=== Begin Enclosure ===
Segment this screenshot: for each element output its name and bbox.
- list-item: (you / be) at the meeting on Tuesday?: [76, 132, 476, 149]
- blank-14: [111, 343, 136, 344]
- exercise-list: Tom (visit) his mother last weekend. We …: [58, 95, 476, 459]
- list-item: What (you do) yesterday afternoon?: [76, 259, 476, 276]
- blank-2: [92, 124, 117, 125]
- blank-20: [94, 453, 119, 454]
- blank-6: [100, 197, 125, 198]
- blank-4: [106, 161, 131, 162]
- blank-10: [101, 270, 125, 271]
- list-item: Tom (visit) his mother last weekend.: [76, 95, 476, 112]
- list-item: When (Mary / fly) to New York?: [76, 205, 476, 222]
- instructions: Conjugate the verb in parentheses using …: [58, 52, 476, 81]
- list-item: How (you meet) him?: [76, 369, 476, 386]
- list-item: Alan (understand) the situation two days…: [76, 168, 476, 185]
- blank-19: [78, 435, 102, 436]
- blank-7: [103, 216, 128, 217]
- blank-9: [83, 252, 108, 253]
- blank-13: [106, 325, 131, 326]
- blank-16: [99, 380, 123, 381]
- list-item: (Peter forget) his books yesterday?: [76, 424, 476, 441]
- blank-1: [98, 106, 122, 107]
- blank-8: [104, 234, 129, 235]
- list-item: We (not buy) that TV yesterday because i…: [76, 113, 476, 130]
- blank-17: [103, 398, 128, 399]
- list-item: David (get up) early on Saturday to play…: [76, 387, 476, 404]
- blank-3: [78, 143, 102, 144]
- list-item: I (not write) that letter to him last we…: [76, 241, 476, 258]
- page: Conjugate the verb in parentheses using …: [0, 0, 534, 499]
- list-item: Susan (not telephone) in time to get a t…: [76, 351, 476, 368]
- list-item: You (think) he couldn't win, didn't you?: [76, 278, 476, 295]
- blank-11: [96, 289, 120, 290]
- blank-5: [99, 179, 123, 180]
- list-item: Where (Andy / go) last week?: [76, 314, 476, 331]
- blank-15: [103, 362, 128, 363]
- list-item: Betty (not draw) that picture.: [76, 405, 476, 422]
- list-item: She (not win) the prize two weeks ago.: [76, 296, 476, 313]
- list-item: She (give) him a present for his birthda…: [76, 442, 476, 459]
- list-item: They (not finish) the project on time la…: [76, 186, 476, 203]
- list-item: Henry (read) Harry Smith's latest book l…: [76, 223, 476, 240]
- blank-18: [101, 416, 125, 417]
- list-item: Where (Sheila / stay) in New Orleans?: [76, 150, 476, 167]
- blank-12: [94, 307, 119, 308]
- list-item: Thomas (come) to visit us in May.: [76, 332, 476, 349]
=== End Enclosure ===
Search the listing for "weekend" and show every line where it occurs.

- exercise-list: Tom (visit) his mother last weekend. We …: [58, 95, 476, 459]
- list-item: Tom (visit) his mother last weekend.: [76, 95, 476, 112]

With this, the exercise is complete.